- [TASK PROMPT]:
A line belongs in the answer if it contains "ทยาศาสตร"; copy every such line from the entries below.

- [DATA EXTRACT]:
------------------------------------
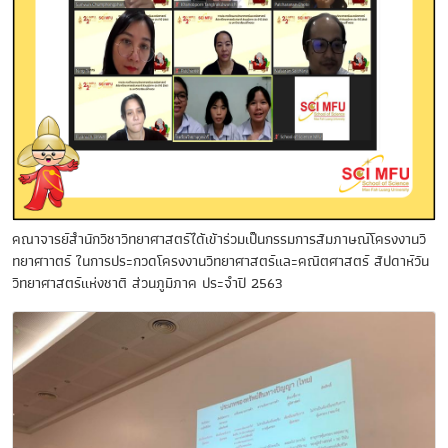
คณาจารย์สำนักวิชาวิทยาศาสตร์ได้เข้าร่วมเป็นกรรมการสัมภาษณ์โครงงานวิ
ทยาศาาตร์ ในการประกวดโครงงานวิทยาศาสตร์และคณิตศาสตร์ สัปดาห์วัน
วิทยาศาสตร์แห่งชาติ ส่วนภูมิภาค ประจำปี 2563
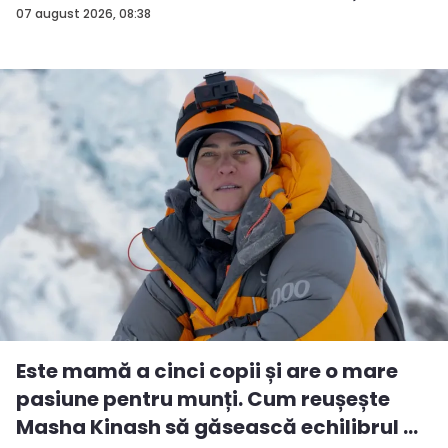
07 august 2026, 08:38
Este mamă a cinci copii și are o mare
pasiune pentru munți. Cum reușește
Masha Kinash să găsească echilibrul ...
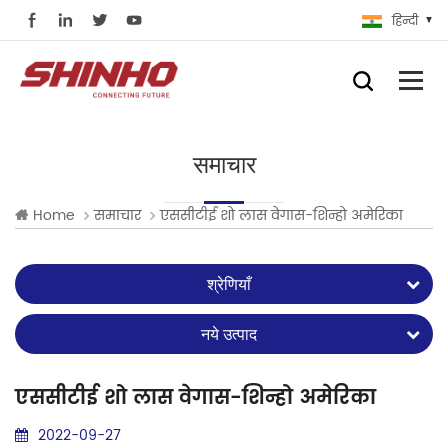
हिन्दी
समाचार
Home
समाचार
एससीटीई शो लास वेगास-शिन्हो अमेरिका
श्रेणियाँ
नये उत्पाद
एससीटीई शो लास वेगास-शिन्हो अमेरिका
2022-09-27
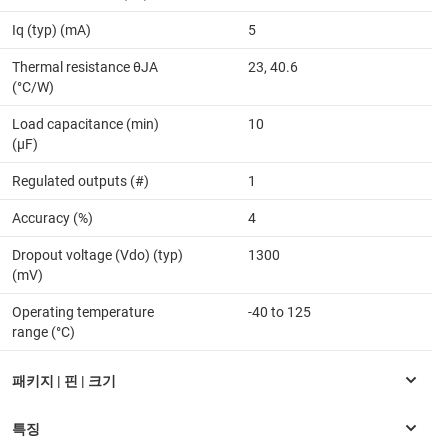
Iq (typ) (mA)
5
Thermal resistance θJA
23, 40.6
(°C/W)
Load capacitance (min)
10
(µF)
Regulated outputs (#)
1
Accuracy (%)
4
Dropout voltage (Vdo) (typ)
1300
(mV)
Operating temperature
-40 to 125
range (°C)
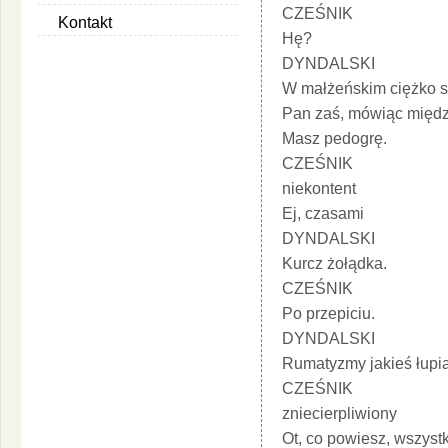
CZEŚNIK
Kontakt
Hę?
DYNDALSKI
W małżeńskim ciężko s
Pan zaś, mówiąc międz
Masz pedogrę.
CZEŚNIK
niekontent
Ej, czasami
DYNDALSKI
Kurcz żołądka.
CZEŚNIK
Po przepiciu.
DYNDALSKI
Rumatyzmy jakieś łupią
CZEŚNIK
zniecierpliwiony
Ot, co powiesz, wszystk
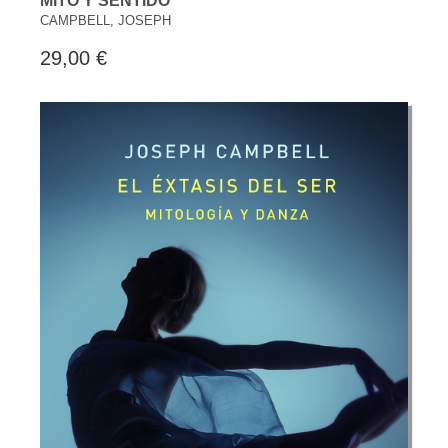
MITO Y SENTIDO
CAMPBELL, JOSEPH
29,00 €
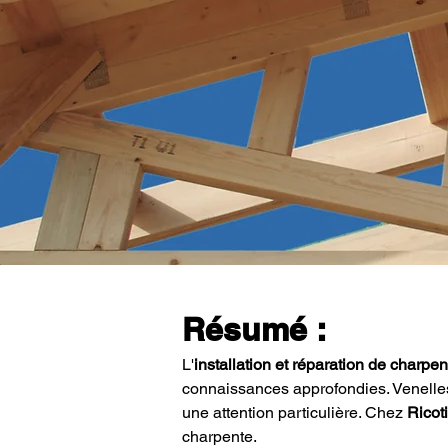
Résumé :
L'
installation et réparation de charpe
connaissances approfondies. Venelles, 
une attention particulière. Chez 
Ricot
charpente.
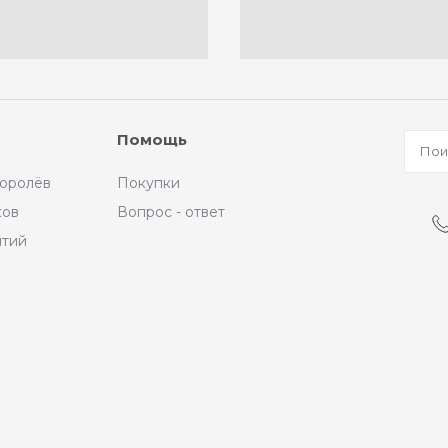
Помощь
Королёв
Покупки
ков
Вопрос - ответ
ытий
------------------------------------
- [RESULT FOR THIS TASK]:
คณาจารย์สำนักวิชาวิทยาศาสตร์ได้เข้าร่วมเป็นกรรมการสัมภาษณ์โครงงานวิ
ทยาศาาตร์ ในการประกวดโครงงานวิทยาศาสตร์และคณิตศาสตร์ สัปดาห์วัน
วิทยาศาสตร์แห่งชาติ ส่วนภูมิภาค ประจำปี 2563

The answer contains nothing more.